La petite Jéricho
Les nuages brumeux quittent la Terre. Ils s'évadent sûrement dans le ciel bagarré d'Israël à Beyrouth. Et puis au loin, la Palestine reste là , face au soleil de plomb, assise en chien de fusil. Les tanks israéliens sculptent les horizons. et les villes barbouillées se confondent aux souvenirs pétris de la terre promise, de la terre battue comme un tombeau à ciel ouvert. C'est l'amertume. Une réponse à la folie des hommes...
Au Sud, un désert.
A l'Ouest, un désert.
A l'Est, un désert.
Au Nord, le dernier désert...
Ici, la mer se retire des terres et ne revient jamais.
Ici, la Terre est à bout de souffle.
Un espoir en fin de course. un sprint. Un caillou.
Une balle perdue. Un caillou contre une balle.
Ici, les balles ne se perdent jamais. Jamais très loin.
De l'autre côté. On ne sait pas bien où.
Ici, il n'y a pas de frontière. Que des gens qui attendent...
Dans la poussière, là -bas, Galaad et ses rocheuses rêveries émerveillent encore les oiseaux. Le vent dans les plaines, éphémère Zéphyr, claque dans les mains du hasard, comme un retour soudain à la réalité. Réalité bien relative. Dans cette triste partie du monde, étrangement, j'en conviens, les peuples meurent dans l'ombre des bombes. Avec éclats pourtant. Avec brillance et décadence. Ils meurent à petit feu. A petits pas de danse. A petits pas de deux. Devant eux, le sourire des médias et la télévision Boum Boum : "Quand votre coeur fait Boum!"

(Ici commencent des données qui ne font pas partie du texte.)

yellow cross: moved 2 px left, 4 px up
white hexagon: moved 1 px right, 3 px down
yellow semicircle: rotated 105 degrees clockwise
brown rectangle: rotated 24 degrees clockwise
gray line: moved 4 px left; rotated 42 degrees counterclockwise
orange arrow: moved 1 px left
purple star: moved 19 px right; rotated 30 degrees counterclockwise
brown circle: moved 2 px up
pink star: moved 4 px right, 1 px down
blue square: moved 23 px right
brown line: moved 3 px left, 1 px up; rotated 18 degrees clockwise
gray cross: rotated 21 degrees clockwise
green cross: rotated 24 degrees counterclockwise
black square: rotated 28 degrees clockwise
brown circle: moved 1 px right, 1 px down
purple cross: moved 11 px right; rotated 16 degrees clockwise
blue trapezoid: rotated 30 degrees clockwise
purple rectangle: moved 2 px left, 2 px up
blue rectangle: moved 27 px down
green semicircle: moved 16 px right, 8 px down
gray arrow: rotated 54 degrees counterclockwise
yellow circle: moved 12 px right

Un Boum de plus, un homme de moins!
Un homme ou une femme, voire un enfant. Ca n'a pas d'yeux une bombe. Elle n'épargne personne. Elle ne font pas dans la dentelle, les bombes.
Ici, une bombe peut en cacher une autre. Triste, triste monde.

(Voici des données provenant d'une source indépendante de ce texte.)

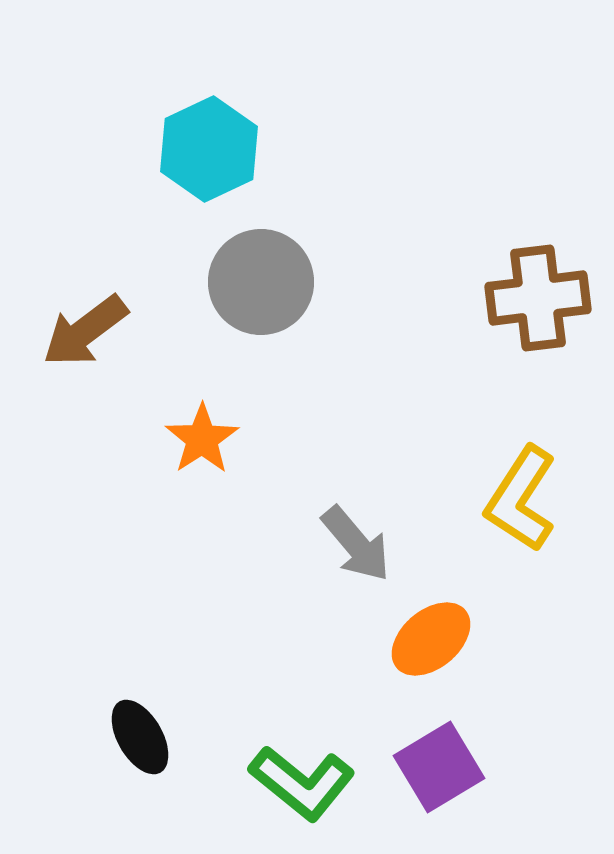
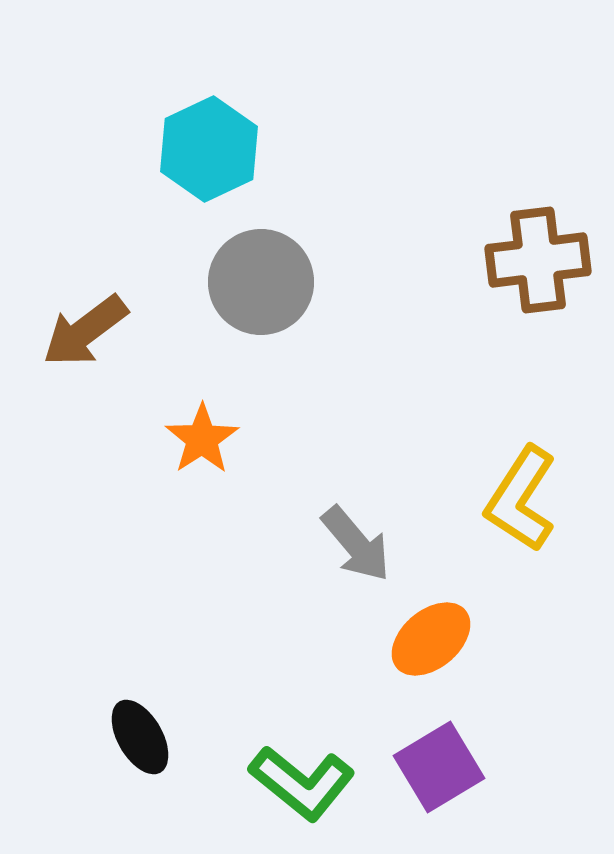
brown cross: moved 38 px up
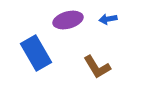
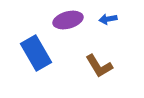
brown L-shape: moved 2 px right, 1 px up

Mais aujourd'hui n'est pas un jour comme les autres. Il est encore plus triste, rare, grave. L'heure tourne, ivresse chrono. Souviens-toi. Plus qu'une heure, une heure seulement. Trop tard. Trop tôt. Car aujourd'hui, à Jérusalem, une bombe prépare son artifice. Une bombe surprenante, bondissante, angélique, presque candide, artisanale, enfante terrible, palpitante, désopilante, supraterrestre. Inévitable.

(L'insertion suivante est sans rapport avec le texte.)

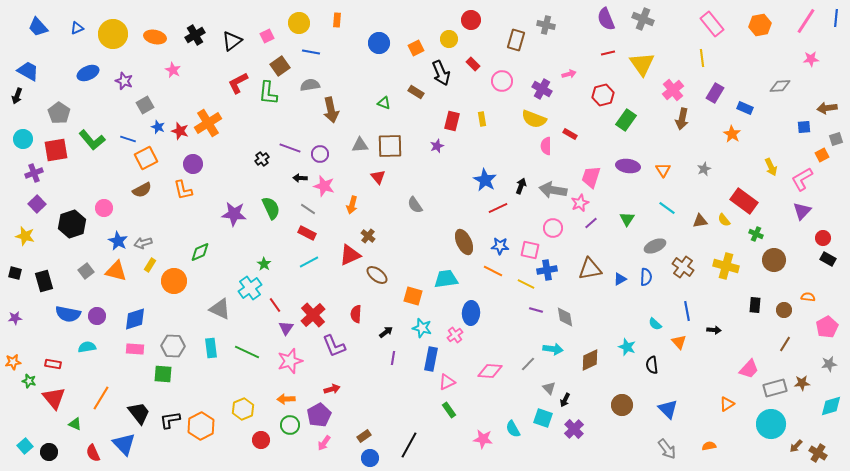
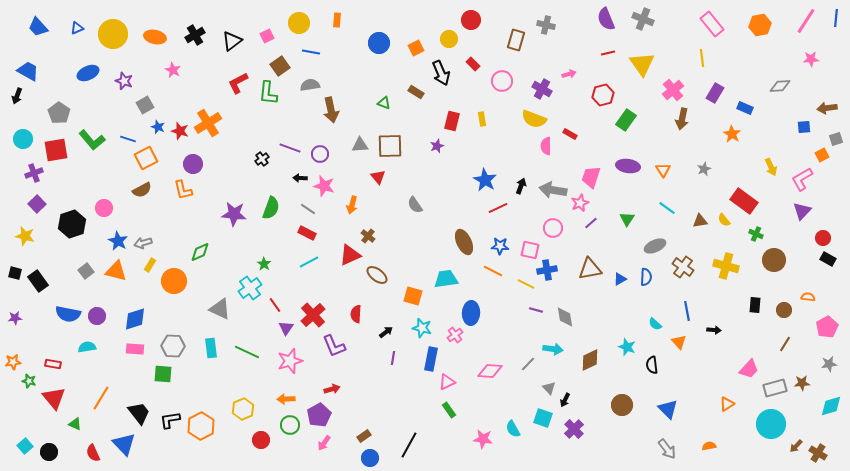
green semicircle at (271, 208): rotated 45 degrees clockwise
black rectangle at (44, 281): moved 6 px left; rotated 20 degrees counterclockwise
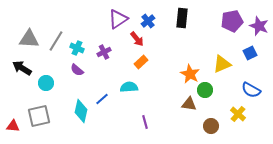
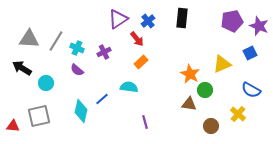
cyan semicircle: rotated 12 degrees clockwise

L'heure tourne, compte à rebours de l'amour...
Au loin, Jérusalem, ville sainte. A chaque ville sainte, ses saints et ses matryrs!
Au loin, encore, un check point coupe un quartier en deux. Ici, de toute manière, tout est toujours coupé en deux, en trois, en quatre. La terre comme les gens. La dure lois de la gravité. Ici, il n'y a que des bombes qui sont en orbite... Drôles de planètes.
Mais aujourd'hui n'est pas un jour comme les autres...
Naïma est belle du haut de ses 21 ans. Un sourire comme on en fait plus et puis l'espoir qui est tout au bout de son ventre gonflé à bloc. Bébé à bord. Elle travaille pour le croissant rouge et sauve des gens. En dépit du bon sens, elle se bat chaque jour que dieu fait, pour aider les siens et les autres.
Mais aujourd'hui, Naïma est fatiguée au terme de ses 9 mois. Alors, ce matin très tôt, elle est partie à l'Est de la ville. Elle a pris le bus numéro 5. Est arrivée à 09.30, place du Kippour. Toute essoufflée, la panse bombée, elle passa tous les contrôles et se mêla à la foule affairée à l'abordage des grands magasins.
Manipulée par de braves gens heureux, comme convenu, elle tira sur son cordon "bombilicale". Naïma grimpa littéralement aux cieux, emportant avec elle les cris des uns, les rires des autres, quelques plumes d'oiseaux, et le souffle du vent quand le désert avance sur ces absurdités...
Le joli mois de Février, à Jérusalem Est, 09.30, le matin.